- [The task]
Your answer must consist solely of the lines from the start of the entries below through the line with "鍵盤の上を軽やかに滑る手に見惚", unchanged.

(Data excerpts)
***
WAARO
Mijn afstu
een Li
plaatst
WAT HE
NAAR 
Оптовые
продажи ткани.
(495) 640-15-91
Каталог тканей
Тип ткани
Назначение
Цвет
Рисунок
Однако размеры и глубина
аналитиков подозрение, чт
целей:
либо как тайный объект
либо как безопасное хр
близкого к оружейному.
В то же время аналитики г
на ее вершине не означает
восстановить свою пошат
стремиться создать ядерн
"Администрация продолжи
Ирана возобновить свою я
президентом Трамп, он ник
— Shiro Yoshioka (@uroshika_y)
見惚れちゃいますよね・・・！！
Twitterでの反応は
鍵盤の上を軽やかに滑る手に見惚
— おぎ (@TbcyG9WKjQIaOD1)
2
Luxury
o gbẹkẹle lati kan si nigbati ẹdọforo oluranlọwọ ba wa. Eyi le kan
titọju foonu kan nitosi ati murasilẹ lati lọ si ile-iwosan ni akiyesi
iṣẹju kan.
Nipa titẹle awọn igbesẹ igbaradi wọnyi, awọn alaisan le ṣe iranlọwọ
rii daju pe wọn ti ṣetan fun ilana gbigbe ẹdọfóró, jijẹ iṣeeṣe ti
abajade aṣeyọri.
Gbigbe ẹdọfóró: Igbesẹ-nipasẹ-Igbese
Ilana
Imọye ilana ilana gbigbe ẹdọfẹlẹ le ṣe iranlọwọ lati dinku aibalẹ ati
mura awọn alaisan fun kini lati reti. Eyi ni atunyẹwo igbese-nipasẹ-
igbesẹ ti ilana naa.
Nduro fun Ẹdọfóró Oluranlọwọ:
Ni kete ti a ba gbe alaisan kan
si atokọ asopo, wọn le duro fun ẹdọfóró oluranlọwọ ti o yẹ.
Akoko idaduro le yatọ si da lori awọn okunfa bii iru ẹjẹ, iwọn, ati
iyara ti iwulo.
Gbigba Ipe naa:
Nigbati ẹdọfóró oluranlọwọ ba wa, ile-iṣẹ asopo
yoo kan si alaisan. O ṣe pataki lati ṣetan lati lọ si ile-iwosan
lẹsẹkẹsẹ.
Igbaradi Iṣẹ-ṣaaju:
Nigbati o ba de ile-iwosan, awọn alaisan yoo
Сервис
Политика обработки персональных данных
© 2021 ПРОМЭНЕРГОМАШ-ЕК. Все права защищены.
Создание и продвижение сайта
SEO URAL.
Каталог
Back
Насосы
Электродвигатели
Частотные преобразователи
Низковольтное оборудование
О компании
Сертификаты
***
- [Response area]
WAARO
Mijn afstu
een Li
plaatst
WAT HE
NAAR 
Оптовые
продажи ткани.
(495) 640-15-91
Каталог тканей
Тип ткани
Назначение
Цвет
Рисунок
Однако размеры и глубина
аналитиков подозрение, чт
целей:
либо как тайный объект
либо как безопасное хр
близкого к оружейному.
В то же время аналитики г
на ее вершине не означает
восстановить свою пошат
стремиться создать ядерн
"Администрация продолжи
Ирана возобновить свою я
президентом Трамп, он ник
— Shiro Yoshioka (@uroshika_y)
見惚れちゃいますよね・・・！！
Twitterでの反応は
鍵盤の上を軽やかに滑る手に見惚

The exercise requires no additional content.